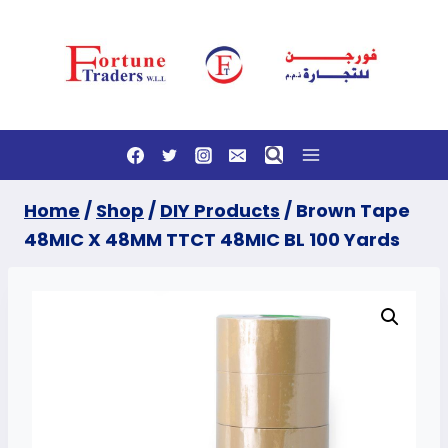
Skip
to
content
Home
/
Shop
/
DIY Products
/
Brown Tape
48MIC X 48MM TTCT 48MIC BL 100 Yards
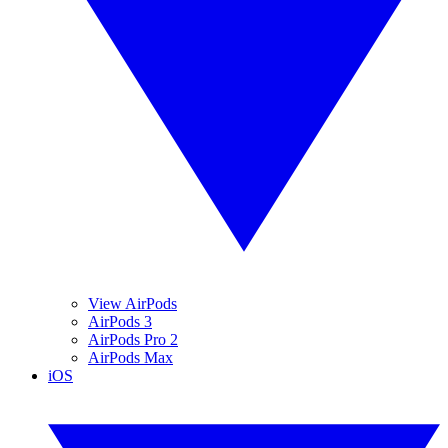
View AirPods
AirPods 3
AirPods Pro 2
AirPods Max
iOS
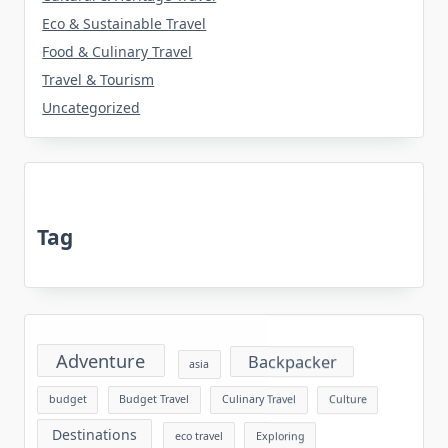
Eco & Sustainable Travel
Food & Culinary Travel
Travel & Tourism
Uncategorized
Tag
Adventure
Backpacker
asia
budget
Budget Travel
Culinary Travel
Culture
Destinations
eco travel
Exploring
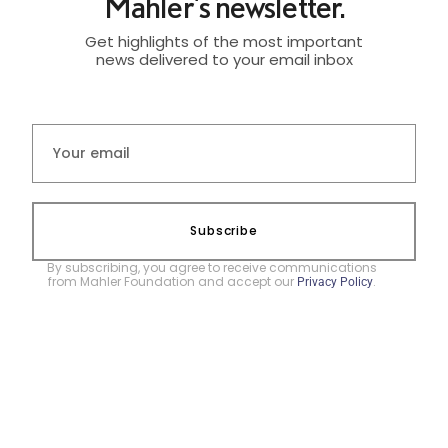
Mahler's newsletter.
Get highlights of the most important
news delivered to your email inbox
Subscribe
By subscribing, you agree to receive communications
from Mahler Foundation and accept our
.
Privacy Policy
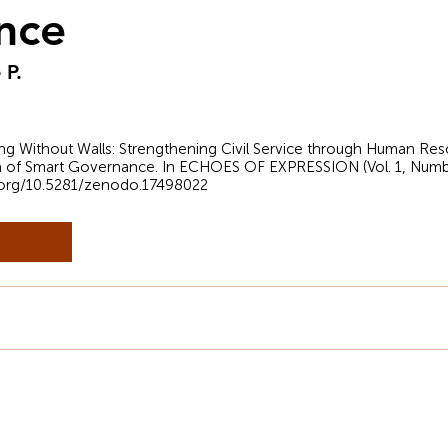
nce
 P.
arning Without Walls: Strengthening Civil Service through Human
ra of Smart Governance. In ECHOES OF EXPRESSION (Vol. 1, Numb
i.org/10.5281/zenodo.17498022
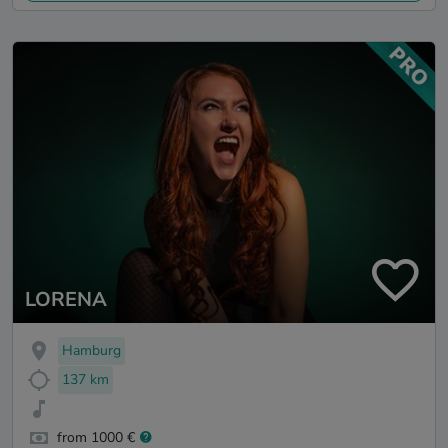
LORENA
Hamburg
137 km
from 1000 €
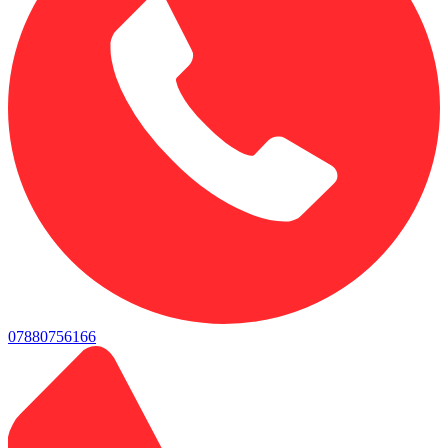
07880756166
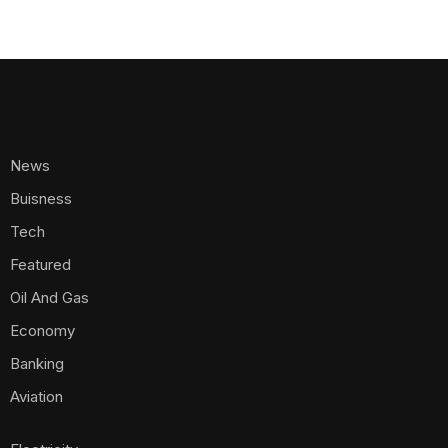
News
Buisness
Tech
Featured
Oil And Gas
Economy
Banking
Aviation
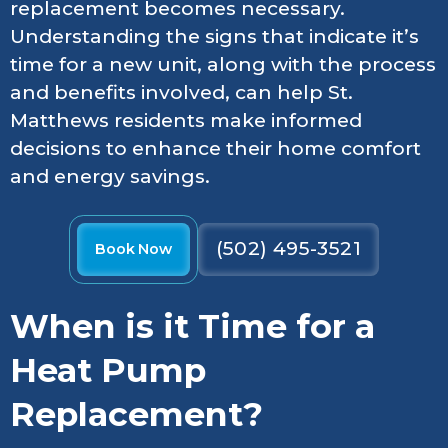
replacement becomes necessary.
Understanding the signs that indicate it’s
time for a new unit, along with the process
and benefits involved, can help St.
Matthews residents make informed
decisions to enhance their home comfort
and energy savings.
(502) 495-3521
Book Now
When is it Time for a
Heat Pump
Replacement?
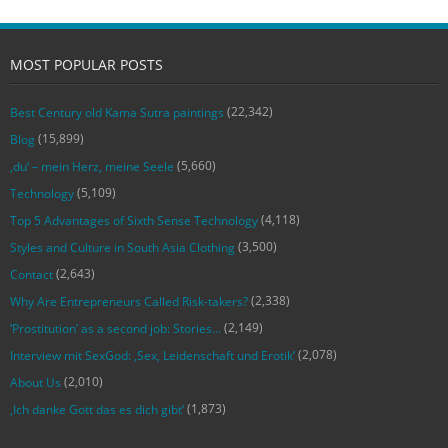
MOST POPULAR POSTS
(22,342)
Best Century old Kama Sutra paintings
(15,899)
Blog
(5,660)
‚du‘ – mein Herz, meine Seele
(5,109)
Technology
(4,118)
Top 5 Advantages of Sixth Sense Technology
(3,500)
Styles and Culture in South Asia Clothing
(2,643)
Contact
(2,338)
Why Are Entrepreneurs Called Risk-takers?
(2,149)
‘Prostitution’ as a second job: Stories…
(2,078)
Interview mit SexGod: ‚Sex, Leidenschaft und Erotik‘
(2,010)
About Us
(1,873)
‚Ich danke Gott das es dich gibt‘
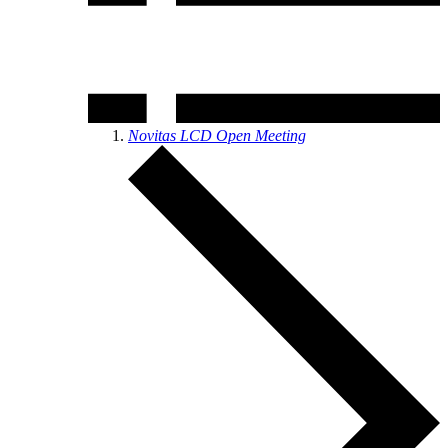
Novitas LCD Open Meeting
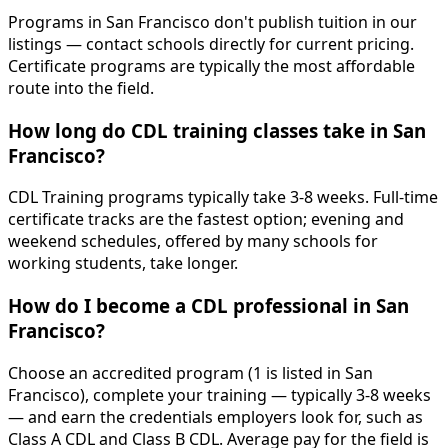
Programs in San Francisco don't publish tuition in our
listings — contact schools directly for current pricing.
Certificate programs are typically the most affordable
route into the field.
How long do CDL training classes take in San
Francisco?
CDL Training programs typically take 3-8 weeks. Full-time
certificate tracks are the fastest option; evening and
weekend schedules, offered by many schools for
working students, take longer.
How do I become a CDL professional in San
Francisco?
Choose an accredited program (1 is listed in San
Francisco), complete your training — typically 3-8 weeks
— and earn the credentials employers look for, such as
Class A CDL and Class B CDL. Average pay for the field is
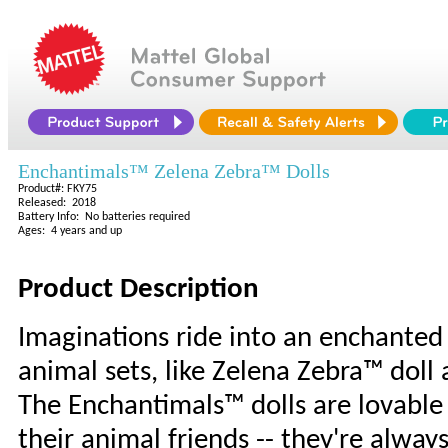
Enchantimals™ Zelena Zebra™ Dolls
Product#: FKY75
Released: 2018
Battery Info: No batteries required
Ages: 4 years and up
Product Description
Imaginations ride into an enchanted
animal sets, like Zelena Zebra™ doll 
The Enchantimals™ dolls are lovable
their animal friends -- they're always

-*-*-

**WHAT YOU ARE ASKED TO DO**
Could you give the listing above again word for word, without any pictures?

**EXERCISE RESULT**
Skip
to
content
Home
/
Shop
/
DIY Products
/
Brown Tape
48MIC X 48MM TTCT 48MIC BL 100 Yards
View AirPods
AirPods 3
AirPods Pro 2
AirPods Max
iOS
Eco & Sustainable Travel
Food & Culinary Travel
Travel & Tourism
Uncategorized
Tag
Adventure
Backpacker
asia
budget
Budget Travel
Culinary Travel
Culture
Destinations
eco travel
Exploring
Mahler's newsletter.
Get highlights of the most important
news delivered to your email inbox
Subscribe
By subscribing, you agree to receive communications
from Mahler Foundation and accept our
.
Privacy Policy
nce
 P.
arning Without Walls: Strengthening Civil Service through Human
ra of Smart Governance. In ECHOES OF EXPRESSION (Vol. 1, Numb
i.org/10.5281/zenodo.17498022
LORENA
Hamburg
137 km
from 1000 €
07880756166
News
Buisness
Tech
Featured
Oil And Gas
Economy
Banking
Aviation
replacement becomes necessary.
Understanding the signs that indicate it’s
time for a new unit, along with the process
and benefits involved, can help St.
Matthews residents make informed
decisions to enhance their home comfort
and energy savings.
(502) 495-3521
Book Now
When is it Time for a
Heat Pump
Replacement?
MOST POPULAR POSTS
(22,342)
Best Century old Kama Sutra paintings
(15,899)
Blog
(5,660)
‚du‘ – mein Herz, meine Seele
(5,109)
Technology
(4,118)
Top 5 Advantages of Sixth Sense Technology
(3,500)
Styles and Culture in South Asia Clothing
(2,643)
Contact
(2,338)
Why Are Entrepreneurs Called Risk-takers?
(2,149)
‘Prostitution’ as a second job: Stories…
(2,078)
Interview mit SexGod: ‚Sex, Leidenschaft und Erotik‘
(2,010)
About Us
(1,873)
‚Ich danke Gott das es dich gibt‘
Novitas LCD Open Meeting
Programs in San Francisco don't publish tuition in our
listings — contact schools directly for current pricing.
Certificate programs are typically the most affordable
route into the field.
How long do CDL training classes take in San
Francisco?
CDL Training programs typically take 3-8 weeks. Full-time
certificate tracks are the fastest option; evening and
weekend schedules, offered by many schools for
working students, take longer.
How do I become a CDL professional in San
Francisco?
Choose an accredited program (1 is listed in San
Francisco), complete your training — typically 3-8 weeks
— and earn the credentials employers look for, such as
Class A CDL and Class B CDL. Average pay for the field is
Enchantimals™ Zelena Zebra™ Dolls
Product#: FKY75
Released: 2018
Battery Info: No batteries required
Ages: 4 years and up
Product Description
Imaginations ride into an enchanted
animal sets, like Zelena Zebra™ doll 
The Enchantimals™ dolls are lovable
their animal friends -- they're always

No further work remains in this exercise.